Material provided:
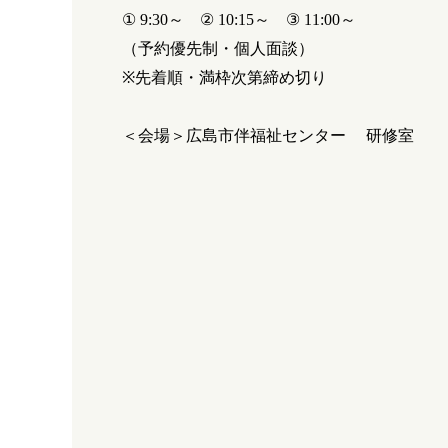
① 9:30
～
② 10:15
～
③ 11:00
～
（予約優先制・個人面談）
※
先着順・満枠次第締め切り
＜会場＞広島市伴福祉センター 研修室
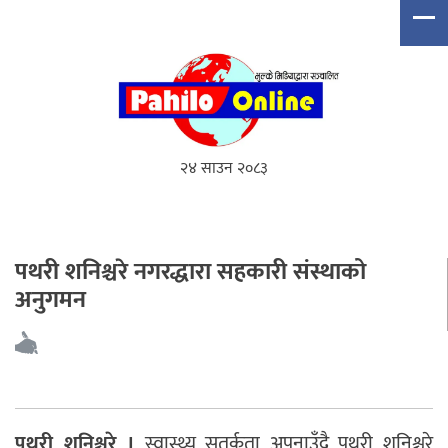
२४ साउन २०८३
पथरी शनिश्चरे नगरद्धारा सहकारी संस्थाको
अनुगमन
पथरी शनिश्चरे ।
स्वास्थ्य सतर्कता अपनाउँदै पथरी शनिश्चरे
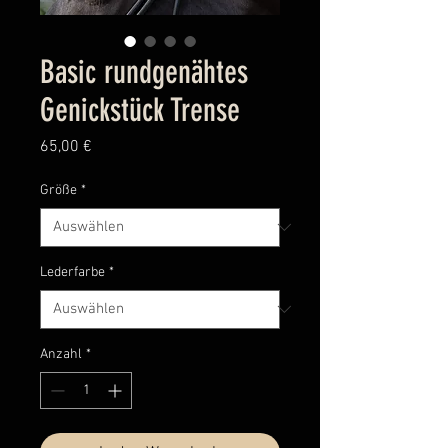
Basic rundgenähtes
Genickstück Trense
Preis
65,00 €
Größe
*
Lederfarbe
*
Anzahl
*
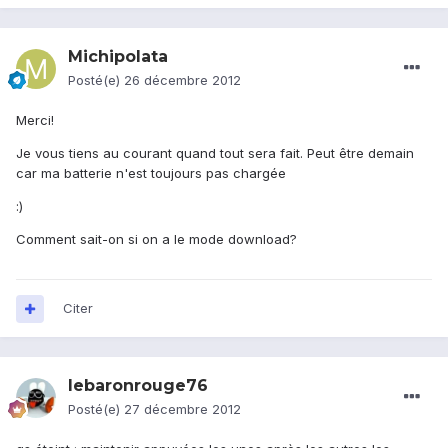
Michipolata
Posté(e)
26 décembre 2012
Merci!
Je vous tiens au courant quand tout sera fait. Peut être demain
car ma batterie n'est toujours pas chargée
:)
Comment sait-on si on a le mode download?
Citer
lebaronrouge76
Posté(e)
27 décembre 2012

==

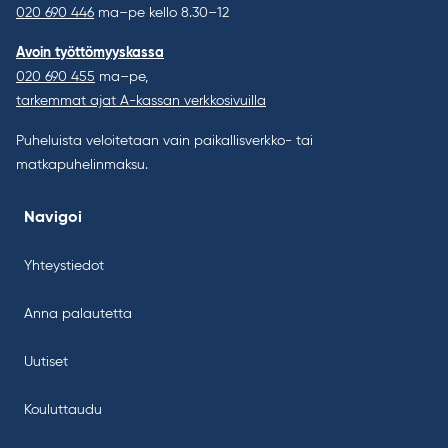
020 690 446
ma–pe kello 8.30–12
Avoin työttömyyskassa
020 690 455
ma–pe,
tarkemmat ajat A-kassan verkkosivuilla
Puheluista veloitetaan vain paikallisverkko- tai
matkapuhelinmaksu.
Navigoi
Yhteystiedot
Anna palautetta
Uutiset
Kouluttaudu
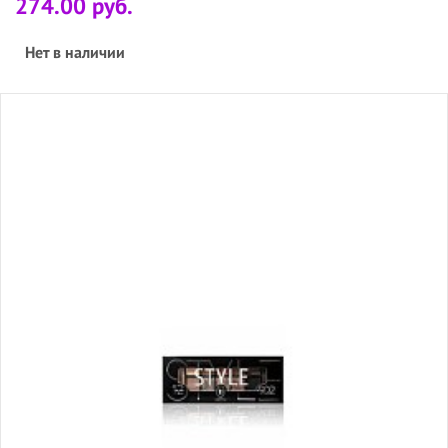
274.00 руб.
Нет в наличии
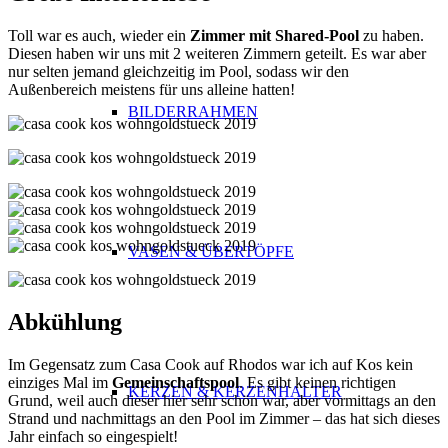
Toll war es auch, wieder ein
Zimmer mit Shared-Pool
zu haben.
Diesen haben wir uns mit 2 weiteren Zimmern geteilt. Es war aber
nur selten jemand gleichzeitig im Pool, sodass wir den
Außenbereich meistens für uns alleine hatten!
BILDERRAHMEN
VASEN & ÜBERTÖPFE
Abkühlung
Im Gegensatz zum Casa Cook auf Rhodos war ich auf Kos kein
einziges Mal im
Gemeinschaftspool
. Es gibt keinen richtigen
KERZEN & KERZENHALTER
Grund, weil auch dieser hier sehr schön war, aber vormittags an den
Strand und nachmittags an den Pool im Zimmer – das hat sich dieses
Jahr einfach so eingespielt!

---

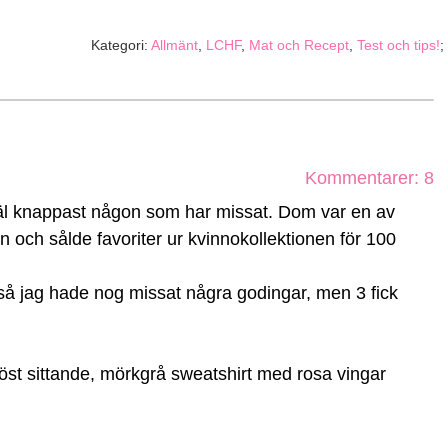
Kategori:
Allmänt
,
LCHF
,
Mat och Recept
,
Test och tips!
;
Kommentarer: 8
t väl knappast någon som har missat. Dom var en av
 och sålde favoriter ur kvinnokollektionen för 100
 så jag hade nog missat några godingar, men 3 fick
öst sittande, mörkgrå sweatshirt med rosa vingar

Exercise goal: Scan the data above and report each line in which "missat" is present.

Answer box:
t väl knappast någon som har missat. Dom var en av
 så jag hade nog missat några godingar, men 3 fick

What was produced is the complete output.